--- WHAT IS BEING ASKED ---
Restate the records that follow word for word; no pictures should appear.

Collection entries
--- START ---

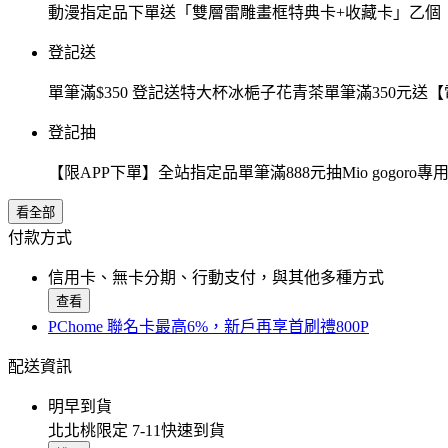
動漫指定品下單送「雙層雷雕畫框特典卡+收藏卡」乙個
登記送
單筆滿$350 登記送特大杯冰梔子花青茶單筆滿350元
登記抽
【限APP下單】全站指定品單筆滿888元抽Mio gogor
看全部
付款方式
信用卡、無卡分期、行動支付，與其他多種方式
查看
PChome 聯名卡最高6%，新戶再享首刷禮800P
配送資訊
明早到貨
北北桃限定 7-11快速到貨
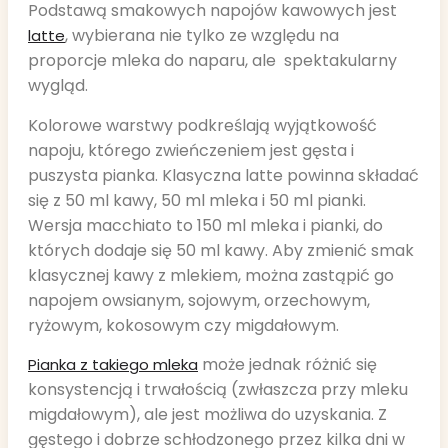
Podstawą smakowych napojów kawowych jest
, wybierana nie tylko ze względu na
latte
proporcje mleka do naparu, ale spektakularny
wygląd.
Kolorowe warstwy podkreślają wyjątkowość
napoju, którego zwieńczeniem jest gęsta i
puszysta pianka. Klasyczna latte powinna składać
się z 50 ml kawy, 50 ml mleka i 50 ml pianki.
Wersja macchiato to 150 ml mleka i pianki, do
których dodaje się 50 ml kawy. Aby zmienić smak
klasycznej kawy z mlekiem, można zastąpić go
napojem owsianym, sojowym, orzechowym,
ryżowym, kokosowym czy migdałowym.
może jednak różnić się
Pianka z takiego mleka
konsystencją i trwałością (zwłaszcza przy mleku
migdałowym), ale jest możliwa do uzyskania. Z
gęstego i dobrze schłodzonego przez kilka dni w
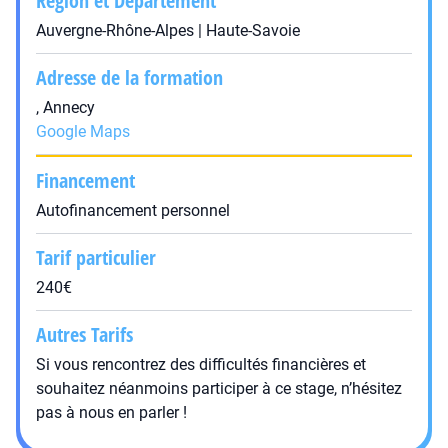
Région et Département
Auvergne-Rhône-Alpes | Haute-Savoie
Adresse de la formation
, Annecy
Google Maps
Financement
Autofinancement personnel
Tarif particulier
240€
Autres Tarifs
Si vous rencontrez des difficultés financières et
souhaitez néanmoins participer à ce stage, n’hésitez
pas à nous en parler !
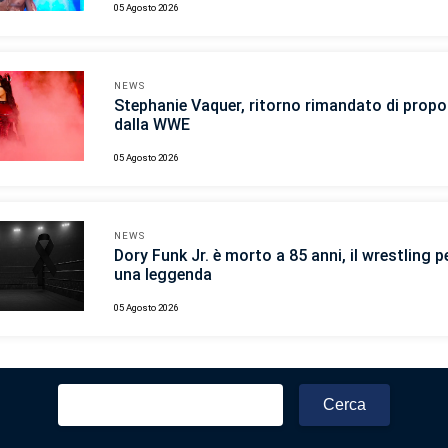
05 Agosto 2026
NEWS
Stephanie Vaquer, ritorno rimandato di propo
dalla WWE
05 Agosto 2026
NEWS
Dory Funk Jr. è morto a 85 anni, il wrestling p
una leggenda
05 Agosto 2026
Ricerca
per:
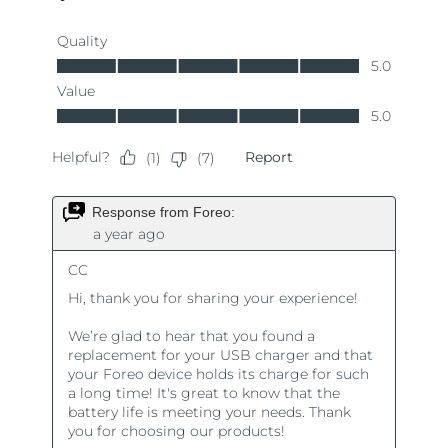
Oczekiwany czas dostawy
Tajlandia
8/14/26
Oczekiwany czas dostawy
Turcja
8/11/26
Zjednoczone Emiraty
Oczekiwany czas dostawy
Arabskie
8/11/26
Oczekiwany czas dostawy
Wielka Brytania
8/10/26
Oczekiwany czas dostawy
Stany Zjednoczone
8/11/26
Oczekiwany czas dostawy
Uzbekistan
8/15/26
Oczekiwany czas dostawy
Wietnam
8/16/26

--- END ---

--- FINISHED TASK ---
動漫指定品下單送「雙層雷雕畫框特典卡+收藏卡」乙個
登記送
單筆滿$350 登記送特大杯冰梔子花青茶單筆滿350元
登記抽
【限APP下單】全站指定品單筆滿888元抽Mio gogor
看全部
付款方式
信用卡、無卡分期、行動支付，與其他多種方式
查看
PChome 聯名卡最高6%，新戶再享首刷禮800P
配送資訊
明早到貨
北北桃限定 7-11快速到貨
Podstawą smakowych napojów kawowych jest
, wybierana nie tylko ze względu na
latte
proporcje mleka do naparu, ale spektakularny
wygląd.
Kolorowe warstwy podkreślają wyjątkowość
napoju, którego zwieńczeniem jest gęsta i
puszysta pianka. Klasyczna latte powinna składać
się z 50 ml kawy, 50 ml mleka i 50 ml pianki.
Wersja macchiato to 150 ml mleka i pianki, do
których dodaje się 50 ml kawy. Aby zmienić smak
klasycznej kawy z mlekiem, można zastąpić go
napojem owsianym, sojowym, orzechowym,
ryżowym, kokosowym czy migdałowym.
może jednak różnić się
Pianka z takiego mleka
konsystencją i trwałością (zwłaszcza przy mleku
migdałowym), ale jest możliwa do uzyskania. Z
gęstego i dobrze schłodzonego przez kilka dni w
Région et Département
Auvergne-Rhône-Alpes | Haute-Savoie
Adresse de la formation
, Annecy
Google Maps
Financement
Autofinancement personnel
Tarif particulier
240€
Autres Tarifs
Si vous rencontrez des difficultés financières et
souhaitez néanmoins participer à ce stage, n’hésitez
pas à nous en parler !
05 Agosto 2026
NEWS
Stephanie Vaquer, ritorno rimandato di propo
dalla WWE
05 Agosto 2026
NEWS
Dory Funk Jr. è morto a 85 anni, il wrestling p
una leggenda
05 Agosto 2026
Ricerca
per:
Oczekiwany czas dostawy
Tajlandia
8/14/26
Oczekiwany czas dostawy
Turcja
8/11/26
Zjednoczone Emiraty
Oczekiwany czas dostawy
Arabskie
8/11/26
Oczekiwany czas dostawy
Wielka Brytania
8/10/26
Oczekiwany czas dostawy
Stany Zjednoczone
8/11/26
Oczekiwany czas dostawy
Uzbekistan
8/15/26
Oczekiwany czas dostawy
Wietnam
8/16/26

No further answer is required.